Most of Marilyn Monroe’s films rank quit high on my list of favorite movies, but if I had to pick just one, I suppose it would have to be Some Like it Hot. Sure, the leads here are basically just another Hope and Crosby “Doofus and the Dick” team–a combo that was always a bit too mean-spirited for me to enjoy completely without reservations. Of course, the real reason I’m writing about this film today is all Monroe. Even pregnant, overweight, and (by most accounts) a total mess on set, I can’t imagine anyone could watch this film and not find themselves completely mesmerized by Monroe for every single second she spends on screen.
It would be easy to assume the explanation for Monroe’s towering screen presence is simply her beauty. And, while that is surely part of it, that is far from the whole story. The world is full of pretty faces, I daresay even some that are prettier than Marilyn Monroe. However, what so many people seem to forget after hearing the stories of how it took Marilyn 50+ takes to deliver the line “Where’s the bourbon?” is the fact that the woman could act. And not just act, she was so good she could mop the floor with anyone she shared the screen with.
Monroe had that indefinable je ne sais quoi that let the viewer completely believe in her performances. Granted, her characters were all quite similar, even her more nuanced performances like in Bus Stop and The Misfits (or today’s film) didn’t stray too far from her standard “persona.” However, her wide eyed breathy innocence had a naturalism that I honestly do not think has been equaled in film either before or since. Even the shitty films Monroe was in came alive when she was on screen (I’m looking at you There’s No Business Like Show Business). Add this natural acting ability to her breathtakingly luminous beauty, and it’s small wonder that her screen presence was so hypnotizing.
Of course, none of this says much about what makes Some Like it Hot any better than the rest of her films. And, while the sparkling script is one of the funniest screenplays of all time, and while the great Billy Wilder was operating at the peak of his considerable directing powers, there is still the minor issue of Tony Curtis’ protagonist being a lying, mean-spirited piece of shit.

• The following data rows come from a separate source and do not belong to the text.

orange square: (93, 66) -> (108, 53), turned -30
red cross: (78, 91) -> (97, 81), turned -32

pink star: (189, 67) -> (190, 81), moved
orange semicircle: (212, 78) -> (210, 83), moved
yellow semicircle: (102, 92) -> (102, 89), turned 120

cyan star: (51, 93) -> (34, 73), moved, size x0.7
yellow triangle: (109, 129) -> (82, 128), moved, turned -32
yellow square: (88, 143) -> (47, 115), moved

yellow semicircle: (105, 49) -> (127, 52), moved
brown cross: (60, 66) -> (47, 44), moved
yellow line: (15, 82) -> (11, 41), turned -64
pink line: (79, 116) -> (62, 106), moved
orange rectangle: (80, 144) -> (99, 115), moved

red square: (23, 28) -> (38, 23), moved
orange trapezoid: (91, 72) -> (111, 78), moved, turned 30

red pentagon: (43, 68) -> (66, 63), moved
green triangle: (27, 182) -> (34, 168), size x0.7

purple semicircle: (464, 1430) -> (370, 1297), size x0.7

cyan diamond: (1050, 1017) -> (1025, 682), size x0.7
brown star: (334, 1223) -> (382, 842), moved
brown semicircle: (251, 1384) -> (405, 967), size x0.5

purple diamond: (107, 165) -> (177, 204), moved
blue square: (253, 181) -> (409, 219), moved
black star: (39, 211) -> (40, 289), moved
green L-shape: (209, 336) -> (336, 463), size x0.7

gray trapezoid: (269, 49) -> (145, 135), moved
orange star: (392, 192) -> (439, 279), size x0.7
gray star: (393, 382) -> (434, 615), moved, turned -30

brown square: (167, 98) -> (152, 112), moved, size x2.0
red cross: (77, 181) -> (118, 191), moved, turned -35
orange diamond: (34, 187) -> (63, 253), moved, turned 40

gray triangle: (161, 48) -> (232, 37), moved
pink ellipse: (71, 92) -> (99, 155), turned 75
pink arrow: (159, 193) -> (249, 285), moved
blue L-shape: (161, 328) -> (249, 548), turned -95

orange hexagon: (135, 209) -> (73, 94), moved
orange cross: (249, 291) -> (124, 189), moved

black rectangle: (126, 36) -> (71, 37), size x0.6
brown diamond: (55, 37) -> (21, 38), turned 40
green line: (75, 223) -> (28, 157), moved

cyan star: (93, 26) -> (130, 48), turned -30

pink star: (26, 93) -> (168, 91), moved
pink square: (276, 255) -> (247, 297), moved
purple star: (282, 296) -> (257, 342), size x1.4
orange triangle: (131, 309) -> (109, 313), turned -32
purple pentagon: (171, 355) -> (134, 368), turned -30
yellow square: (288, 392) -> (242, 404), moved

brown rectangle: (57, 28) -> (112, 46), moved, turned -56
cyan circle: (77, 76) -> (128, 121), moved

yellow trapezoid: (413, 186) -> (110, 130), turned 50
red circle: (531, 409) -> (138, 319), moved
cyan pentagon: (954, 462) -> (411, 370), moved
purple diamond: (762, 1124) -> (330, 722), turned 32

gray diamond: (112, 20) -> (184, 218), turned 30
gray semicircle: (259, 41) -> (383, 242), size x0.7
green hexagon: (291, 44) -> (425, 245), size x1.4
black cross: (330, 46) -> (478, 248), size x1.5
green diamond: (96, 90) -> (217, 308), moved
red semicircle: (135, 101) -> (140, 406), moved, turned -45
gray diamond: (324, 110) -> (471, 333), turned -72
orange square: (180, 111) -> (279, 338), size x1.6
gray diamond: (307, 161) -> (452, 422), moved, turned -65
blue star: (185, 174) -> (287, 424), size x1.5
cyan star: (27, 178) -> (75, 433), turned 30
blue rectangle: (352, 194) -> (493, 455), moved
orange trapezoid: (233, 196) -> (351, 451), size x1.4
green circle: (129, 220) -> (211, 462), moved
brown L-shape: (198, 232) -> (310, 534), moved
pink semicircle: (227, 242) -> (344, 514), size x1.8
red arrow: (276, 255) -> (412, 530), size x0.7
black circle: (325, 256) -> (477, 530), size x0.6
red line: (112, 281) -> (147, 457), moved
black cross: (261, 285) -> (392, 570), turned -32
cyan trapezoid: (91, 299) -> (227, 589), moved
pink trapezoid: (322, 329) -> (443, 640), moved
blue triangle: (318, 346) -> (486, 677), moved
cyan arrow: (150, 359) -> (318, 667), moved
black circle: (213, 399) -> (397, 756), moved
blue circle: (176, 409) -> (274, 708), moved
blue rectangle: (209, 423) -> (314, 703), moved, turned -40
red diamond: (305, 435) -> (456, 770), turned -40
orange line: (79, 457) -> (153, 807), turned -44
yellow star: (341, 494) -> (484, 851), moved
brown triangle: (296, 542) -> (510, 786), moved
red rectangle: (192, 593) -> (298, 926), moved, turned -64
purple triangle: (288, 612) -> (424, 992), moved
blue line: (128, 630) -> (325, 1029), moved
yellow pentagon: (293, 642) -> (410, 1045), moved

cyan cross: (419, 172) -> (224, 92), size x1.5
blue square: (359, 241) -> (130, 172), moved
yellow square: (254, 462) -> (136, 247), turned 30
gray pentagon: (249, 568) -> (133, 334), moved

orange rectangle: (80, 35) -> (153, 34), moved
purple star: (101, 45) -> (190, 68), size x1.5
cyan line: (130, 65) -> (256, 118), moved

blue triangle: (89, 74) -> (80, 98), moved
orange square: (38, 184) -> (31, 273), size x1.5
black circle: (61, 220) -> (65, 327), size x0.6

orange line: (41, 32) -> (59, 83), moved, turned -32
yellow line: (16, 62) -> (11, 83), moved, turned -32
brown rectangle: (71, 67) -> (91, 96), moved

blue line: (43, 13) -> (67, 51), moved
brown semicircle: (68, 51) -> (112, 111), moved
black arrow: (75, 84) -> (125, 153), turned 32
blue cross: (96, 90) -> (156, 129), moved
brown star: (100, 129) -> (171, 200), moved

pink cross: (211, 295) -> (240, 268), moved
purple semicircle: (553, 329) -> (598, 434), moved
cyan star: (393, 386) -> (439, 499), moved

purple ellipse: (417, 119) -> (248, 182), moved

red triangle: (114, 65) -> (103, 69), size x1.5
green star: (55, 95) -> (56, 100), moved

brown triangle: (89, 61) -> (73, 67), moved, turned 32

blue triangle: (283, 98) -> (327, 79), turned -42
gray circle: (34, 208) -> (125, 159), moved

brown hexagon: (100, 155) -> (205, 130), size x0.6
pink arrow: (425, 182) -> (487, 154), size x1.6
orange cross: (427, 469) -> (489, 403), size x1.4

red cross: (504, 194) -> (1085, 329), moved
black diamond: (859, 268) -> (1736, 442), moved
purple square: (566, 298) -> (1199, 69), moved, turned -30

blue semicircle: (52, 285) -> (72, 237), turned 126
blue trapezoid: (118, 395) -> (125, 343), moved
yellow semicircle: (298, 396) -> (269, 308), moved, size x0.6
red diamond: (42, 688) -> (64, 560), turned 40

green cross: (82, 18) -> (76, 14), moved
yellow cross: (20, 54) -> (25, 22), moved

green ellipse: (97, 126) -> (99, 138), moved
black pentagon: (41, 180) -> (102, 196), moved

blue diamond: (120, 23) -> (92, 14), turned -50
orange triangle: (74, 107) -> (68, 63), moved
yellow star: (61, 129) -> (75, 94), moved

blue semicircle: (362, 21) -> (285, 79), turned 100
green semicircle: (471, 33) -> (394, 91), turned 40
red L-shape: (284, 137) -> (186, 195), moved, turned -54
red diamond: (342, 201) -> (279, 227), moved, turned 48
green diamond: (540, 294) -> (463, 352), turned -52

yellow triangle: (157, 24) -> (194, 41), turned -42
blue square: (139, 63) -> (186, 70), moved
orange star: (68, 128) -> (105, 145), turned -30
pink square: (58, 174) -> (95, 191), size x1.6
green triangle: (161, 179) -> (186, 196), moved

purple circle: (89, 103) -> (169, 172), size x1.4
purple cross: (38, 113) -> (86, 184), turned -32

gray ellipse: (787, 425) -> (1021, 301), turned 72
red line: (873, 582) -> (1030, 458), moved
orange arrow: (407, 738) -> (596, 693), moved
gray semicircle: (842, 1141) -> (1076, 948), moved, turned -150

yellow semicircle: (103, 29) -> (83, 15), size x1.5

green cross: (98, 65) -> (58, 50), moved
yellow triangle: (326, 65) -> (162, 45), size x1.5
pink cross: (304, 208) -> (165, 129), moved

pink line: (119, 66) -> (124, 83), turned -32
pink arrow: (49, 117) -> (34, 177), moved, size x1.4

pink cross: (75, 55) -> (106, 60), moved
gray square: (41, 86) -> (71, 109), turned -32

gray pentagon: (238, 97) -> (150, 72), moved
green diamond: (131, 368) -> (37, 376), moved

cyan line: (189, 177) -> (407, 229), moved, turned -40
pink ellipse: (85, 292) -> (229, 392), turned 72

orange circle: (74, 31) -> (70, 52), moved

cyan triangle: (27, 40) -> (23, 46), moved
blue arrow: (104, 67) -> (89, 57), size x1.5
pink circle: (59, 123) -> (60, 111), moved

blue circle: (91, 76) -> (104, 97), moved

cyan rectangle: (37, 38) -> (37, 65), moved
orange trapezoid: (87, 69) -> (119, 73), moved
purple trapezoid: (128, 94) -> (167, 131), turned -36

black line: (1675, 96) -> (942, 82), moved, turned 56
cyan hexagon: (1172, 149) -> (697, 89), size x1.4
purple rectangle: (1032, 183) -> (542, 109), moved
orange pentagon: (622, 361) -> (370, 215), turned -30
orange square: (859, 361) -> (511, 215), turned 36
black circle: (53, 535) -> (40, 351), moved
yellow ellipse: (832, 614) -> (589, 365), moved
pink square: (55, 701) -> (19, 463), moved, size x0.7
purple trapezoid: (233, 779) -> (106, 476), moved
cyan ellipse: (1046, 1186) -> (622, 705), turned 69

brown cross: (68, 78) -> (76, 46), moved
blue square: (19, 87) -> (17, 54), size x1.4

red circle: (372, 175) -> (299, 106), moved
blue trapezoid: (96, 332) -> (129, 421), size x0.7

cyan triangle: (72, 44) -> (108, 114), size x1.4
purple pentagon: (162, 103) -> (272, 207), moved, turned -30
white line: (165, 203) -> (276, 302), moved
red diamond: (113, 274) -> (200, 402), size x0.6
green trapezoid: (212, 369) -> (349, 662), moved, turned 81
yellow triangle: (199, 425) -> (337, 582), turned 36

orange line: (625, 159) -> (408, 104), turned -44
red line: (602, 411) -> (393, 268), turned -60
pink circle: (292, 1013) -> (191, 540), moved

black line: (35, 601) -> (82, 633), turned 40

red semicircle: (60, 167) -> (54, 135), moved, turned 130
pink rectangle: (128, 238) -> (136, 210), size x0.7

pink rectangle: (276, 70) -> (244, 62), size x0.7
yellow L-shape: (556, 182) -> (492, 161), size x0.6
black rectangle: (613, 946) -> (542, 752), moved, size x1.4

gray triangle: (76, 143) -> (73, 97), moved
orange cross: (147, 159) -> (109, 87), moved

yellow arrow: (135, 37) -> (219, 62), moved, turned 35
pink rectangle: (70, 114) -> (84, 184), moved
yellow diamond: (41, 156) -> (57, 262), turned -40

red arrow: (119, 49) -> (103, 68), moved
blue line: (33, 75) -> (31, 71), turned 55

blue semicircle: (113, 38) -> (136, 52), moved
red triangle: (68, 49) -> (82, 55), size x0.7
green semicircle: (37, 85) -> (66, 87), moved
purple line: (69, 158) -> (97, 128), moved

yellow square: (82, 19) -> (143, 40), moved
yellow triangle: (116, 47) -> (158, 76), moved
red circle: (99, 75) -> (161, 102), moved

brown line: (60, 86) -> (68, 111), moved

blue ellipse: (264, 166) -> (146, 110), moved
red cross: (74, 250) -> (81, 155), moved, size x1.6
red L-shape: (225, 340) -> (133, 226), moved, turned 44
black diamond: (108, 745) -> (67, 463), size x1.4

Though, maybe it helped that Billy Wilder was directing; no other director could so masterfully combine cynicism and romance without lessening the impact of either. In a Wilder film, you could see human behavior at its worst, you could revel in the most base impulses of humanity and yet somehow love and romance didn’t seem so out of the question either. And what is more nobly human than the optimistic pursuit of love despite all evidence suggesting that such a pursuit will only end in heartbreak or worse. Wilder might have been a cynic, but he wasn’t a misanthrope.
Or maybe this is all Monroe’s presence making itself felt once again. No matter how cynical a story she might find herself in, she was a woman who wore who she was on her sleeve. She was never anything less than completely genuine and honest, and even if the man she ended up with was a bit of a lying scumbag, by learning the truth and accepting him on her own terms anyway, the viewer too finds a way to accept him. Monroe somehow managed to make him, dare I say, a bit sympathetic through the sheer power of her performance. And that is a compliment I can give few actors whose names are not John Wayne.